Immunogenicity Analysis of Chinese Hamster Ovary (CHO) Host Cell Protein Contaminants in Therapeutic Protein Formulations

Andres H. Gutierrez1, Leonard Moise1,2, Frances Terry2, Chris Bailey-Kellogg3, William Martin2, Anne S. De Groot1,2

1Institute for Immunology and Informatics, University of Rhode Island, Providence, RI;

2EpiVax, Inc., Providence, RI; and

3Department of Computer Science, Dartmouth College, Hanover, NH.

Purpose: Concerns over immune responses to contaminating host cell proteins (HCPs) in therapeutics have recently emerged. For example, the presence of Chinese hamster ovary (CHO)-derived HCPs contributed to the cancellation of two clinical trials in 2012. Publication of the CHO-K1 genome and transcriptome offers an opportunity to analyze and understand the immunogenic potential of CHO HCPs.

Methods: Four datasets were assembled: The CHO-K1 genome, the CHO-K1 transcriptome, published CHO proteins identified in biotherapeutics, and mouse secreted proteins downloaded from the LOCATE and UniProtKB/Swiss-Prot databases. Validated HCP contaminants, originally identified by sequence similarity with mouse homologs, were discovered by BLAST in the CHO genome. Their expression and secretion status were confirmed using BLAST against the CHO transcriptome and mouse secreted protein datasets, respectively; SignalP further confirmed secretion status. Secretion was assessed because exported proteins may contaminate any recombinant CHO-expressed product. Confirmed sequences from CHO-K1 were analyzed for potential CD4+ T cell immunogenicity using the epitope-mapping algorithm EpiMatrix and overall protein immunogenicity scores calculated using the EpiMatrix approach.
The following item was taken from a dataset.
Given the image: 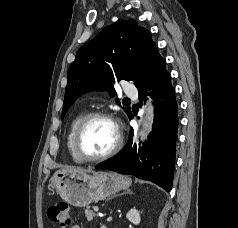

Human homologs discovered by BLAST were similarly screened for T-cell epitope content; predicted immunogenicity was then adjusted for human homology.

Results: Predicted overall protein immunogenicity of 28 validated CHO HCP contaminants ranged from 51.8 (low immunogenic potential) to 35.8 (high immunogenic potential). Five proteins (18%) scored over the EpiMatrix cutoff score of 20 for high potential immunogenicity, suggesting these proteins could stimulate T cell responses. While most validated CHO HCPs scored below this threshold, a closer look at potential immunogenicity on the 9-mer (epitope) level revealed concerns for potential immunogenicity in lower scoring proteins.

Conclusions: Further study is required to assess the potential for autoimmune responses, as several widely publicized cases of severe adverse immune responses to autologous therapeutic proteins are published and the FDA and EMA take the potential for such effects very seriously. Finally, we built a website (CHOPPI; www.cs.dartmouth.edu/~cbk/choppi) to give protein manufacturers free access to information on potential immunogenicity of CHO-K1 sequences. We look forward to its further development in collaboration with protein therapeutics industry, as this and additional means of performing immunogenicity analysis continue to be refined.